Online dating is crushing my soul and my confidence

Trying to date in today’s world is seriously hurting my confidence and my soul.

I (28F), have been single for 2 years. I was in a long term relationship and decided I couldn’t see myself marrying him like I thought I could. We were stuck in a routine of basically grabbing dinner on weekends and watching tv. It felt like every weekend was like this. I mentioned it to him, he promised he’d help change things, but never made an effort. I started to feel like I was alone with someone right next to me. I wanted to move to a new city and he didn’t want to leave his family. Eventually I ended it. I felt nothing when we broke up. Not even that sad. It was strange, but I think I mentally prepared myself for this a few months back and cried all my tears then, that by the time I did it, I just felt numb. He moved on very quickly. Within weeks he had a new gf, and I couldn’t help but feel butthurt about it. Especially after seeing everything on social media. He’d do things with and for her that he wouldn’t and didn’t do for me. I was definitely hurt.

A year after the breakup, I found the courage to move 900 miles from home to the city I dreamed of. Nashville. A month after I moved, him and the GF also moved there. The city he wouldn’t move to with me, was now a place he called home with HER. Pissed is an understatement.
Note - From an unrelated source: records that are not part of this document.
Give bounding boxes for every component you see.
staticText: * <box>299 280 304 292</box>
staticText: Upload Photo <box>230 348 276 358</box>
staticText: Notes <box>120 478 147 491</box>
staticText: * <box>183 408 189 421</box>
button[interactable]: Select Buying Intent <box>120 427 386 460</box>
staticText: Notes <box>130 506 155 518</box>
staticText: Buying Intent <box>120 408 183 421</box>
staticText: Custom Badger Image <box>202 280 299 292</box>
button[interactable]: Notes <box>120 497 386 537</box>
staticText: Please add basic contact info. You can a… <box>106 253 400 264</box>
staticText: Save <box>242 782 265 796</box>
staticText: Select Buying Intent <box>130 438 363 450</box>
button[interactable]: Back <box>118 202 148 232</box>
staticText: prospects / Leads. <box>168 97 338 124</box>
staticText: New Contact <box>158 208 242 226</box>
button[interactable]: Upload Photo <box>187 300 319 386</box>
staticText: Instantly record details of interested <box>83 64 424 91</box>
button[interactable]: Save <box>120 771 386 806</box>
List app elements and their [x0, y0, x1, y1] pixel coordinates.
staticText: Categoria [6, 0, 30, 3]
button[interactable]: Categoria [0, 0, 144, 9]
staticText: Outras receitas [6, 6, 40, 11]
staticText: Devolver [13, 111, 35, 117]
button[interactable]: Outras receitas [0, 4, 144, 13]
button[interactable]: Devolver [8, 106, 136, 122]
Long story short- I signed up for all the dating apps when we broke up, but took the first year of being single to really just figure myself out. I’ve been seriously trying to find someone for the last year. I have never felt so discouraged in my life. While I have over 1000 matches on tinder, and who knows how many on bumble, I feel like the quality of guys is crap. Besides those apps, I’m on coffee meets bagel, hinge, POF and okcupid. I am very straight to the point with what I’m looking for, write it right in my bio that I am not looking for a hookup. All I find are “here for a good time not a long time” guys in a tourist city.

I’ve been on a few dates over the last year, but no one seems worth giving a second date to. I am open, honest and a great communicator. I don’t think I’m awful looking (curvy, blonde hair, blue eyes, good personality) but I can’t help but feel my confidence sinking as the weeks go on. All I want is to find “my person” and it just seems so impossible.

It’s exhausting putting myself out there, texting with guys getting to know them, only for them to not be who they seem.

All the good ones seem to be taken, and I feel like it’s so hard for people to just focus on one person when there are SO many at the swipe of the screen to talk to.

Anyone else just feel completely defeated in this new world of dating? I try to meet people in the real world too, but it’s not as easy as you’d think.

Edit: I know my ex is in the same new city as I am because I had to vouch for him when he applied to be on their police department. They check with all of their exes to see what kind of person they were. I’m also friends with his sister, so she has spoken about him too. I’ve spent the last 2 years figuring out myself, making myself happy, and I really know what I want. I’m ready to share my life with someone, and think I’ve done a good job at being alone and I finally feel ready to meet someone special.